Pennsylvania Online Gambling Bill Shelved Until Legislature Reconvenes This Fall
Posted on: July 13, 2016, 03:51h.
Last updated on: July 13, 2016, 05:51h.
Pennsylvania online gambling is being pushed aside in Harrisburg until the fall. That’s the unfortunate outcome for iGambling proponents after lawmakers in the Keystone State labored over gambling expansion legislation for the last several months.
At 12:01 am on July 12, Governor Tom Wolf (D) allowed a bipartisan budget plan to become law without his signature. The $31.5 billion expenditure blueprint will increase spending on education and provide resources to combat the state’s heroin epidemic.
The primary issue is how to pay for it. Depending on who’s counting, the appropriations bill creates a $1-2 billion shortfall.
Largely pushed by Republicans in the General Assembly, gambling expansion has been seen as one ideal untapped resource that could help pay for the plan. But the legislature is expected to adjourn for the summer and not reconvene until sometime this fall.
Gambling on Hold
Led by State Rep. John Payne (R-District 106), the gambling expansion in question would have authorized off-track betting facilities and airports to house slot machines, regulate daily fantasy sports (DFS), and legalize online gambling.
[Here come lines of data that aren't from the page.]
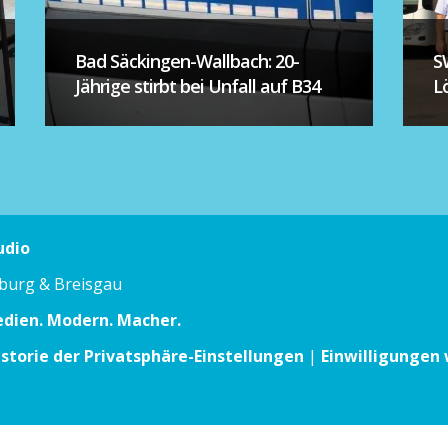
Bad Säckingen-Wallbach: 20-
S
Jährige stirbt bei Unfall auf B34
L
udio
iburg & Breisgau
edien. Modern. Macher.
istorie der Privatsphäre-Einstellungen
|
Einwilligungen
Current land-based casinos would be the only ones permitted to offer Internet gambling. Licenses were expected to cost operators $8 million, with gross gaming revenues taxed at 16 percent.
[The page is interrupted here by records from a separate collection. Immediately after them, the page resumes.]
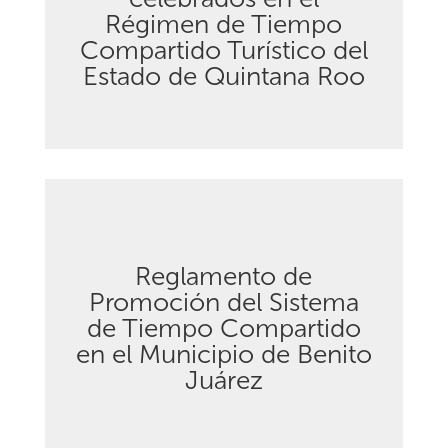
Descargar
Régimen de Tiempo
Compartido Turístico del
Estado de Quintana Roo
Reglamento de
Promoción del Sistema
de Tiempo Compartido
Descargar
en el Municipio de Benito
Juárez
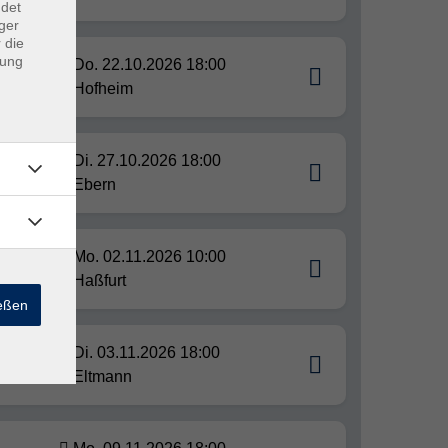
ndet
ger
 die
dung
Do. 22.10.2026 18:00
Hofheim
Di. 27.10.2026 18:00
Ebern
Mo. 02.11.2026 10:00
Haßfurt
ießen
Di. 03.11.2026 18:00
.2027
Eltmann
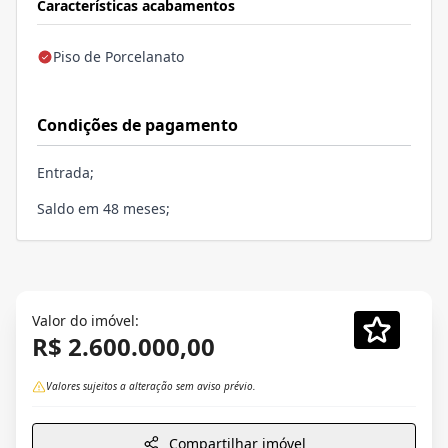
Características acabamentos
Piso de Porcelanato
Condições de pagamento
Entrada;
Saldo em 48 meses;
Valor do imóvel:
R$ 2.600.000,00
Valores sujeitos a alteração sem aviso prévio.
Compartilhar imóvel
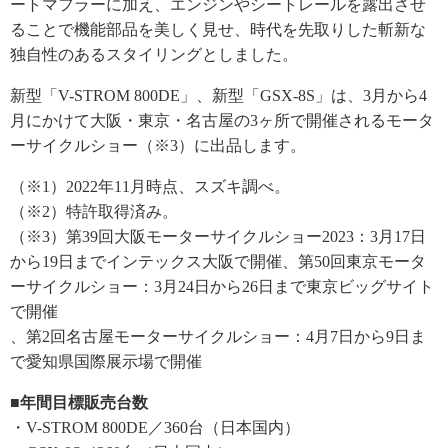
ートマフラーに加え、エンジンやシートレールを露出させ
ることで機能部品を美しく見せ、時代を先取りした斬新な
独自性のあるスタイリングとしました。
新型「V-STROM 800DE」、新型「GSX-8S」は、3月から4
月にかけて大阪・東京・名古屋の3ヶ所で開催されるモータ
ーサイクルショー（※3）に出品します。
（※1）2022年11月時点、スズキ調べ。
（※2）特許取得済み。
（※3）第39回大阪モーターサイクルショー2023：3月17日
から19日までインテックス大阪で開催、第50回東京モータ
ーサイクルショー：3月24日から26日まで東京ビッグサイト
で開催
、第2回名古屋モーターサイクルショー：4月7日から9日ま
で愛知県国際展示場で開催
■年間目標販売台数
・V-STROM 800DE／360台（日本国内）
“Regulating and taxing interactive gaming in Pennsylvania is a viable option that would benefit the state and our communities,” Payne said in late June. “Before we ask the taxpayers to fork over more of their hard-earned money, we must consider innovative revenue sources to fill our budget shortfall and keep our public pension system solvent.”
Gambling certainly won’t overcome the billion-dollar gap, but it would help.
Lawmakers estimate $100 million would be generated for Harrisburg in the first year alone largely due to upfront licensing fees. That means five to 10 percent of the budget gap could be solved through gambling expansion.
State leaders are also targeting an additional $1 tax on each pack of cigarettes sold, imposing a six percent tax on digital entertainment downloads, and overhauling the state-run wine industry to allow private merchants to enter the market.
Spend Now, Pay Later
Anyone with a credit card knows how important it is to pay on time. Unfortunately for residents in Pennsylvania, their elected leaders aren’t as financially versed.
State Sen. Pat Browne (R-District 16), chairman of the state’s Senate Appropriations Committee, says action will be forthcoming.
“One hundred million dollars in the scope of a $31.5 billion budget . . . it’s not needed right away,” Browne told the Philadelphia Inquirer. The Lehigh County senator added, however, that the odds of online gambling being reconsidered this fall are “probable.”
Wolf was justly upset that the General Assembly didn’t send him a calculated way to pay for its budget.
“The General Assembly has a constitutional responsibility to pass a sustainable revenue package to pay for what they want to spend,” Wolf said this week. “We owe it to taxpayers, our children, seniors, and our most vulnerable to bring this across the finish line.”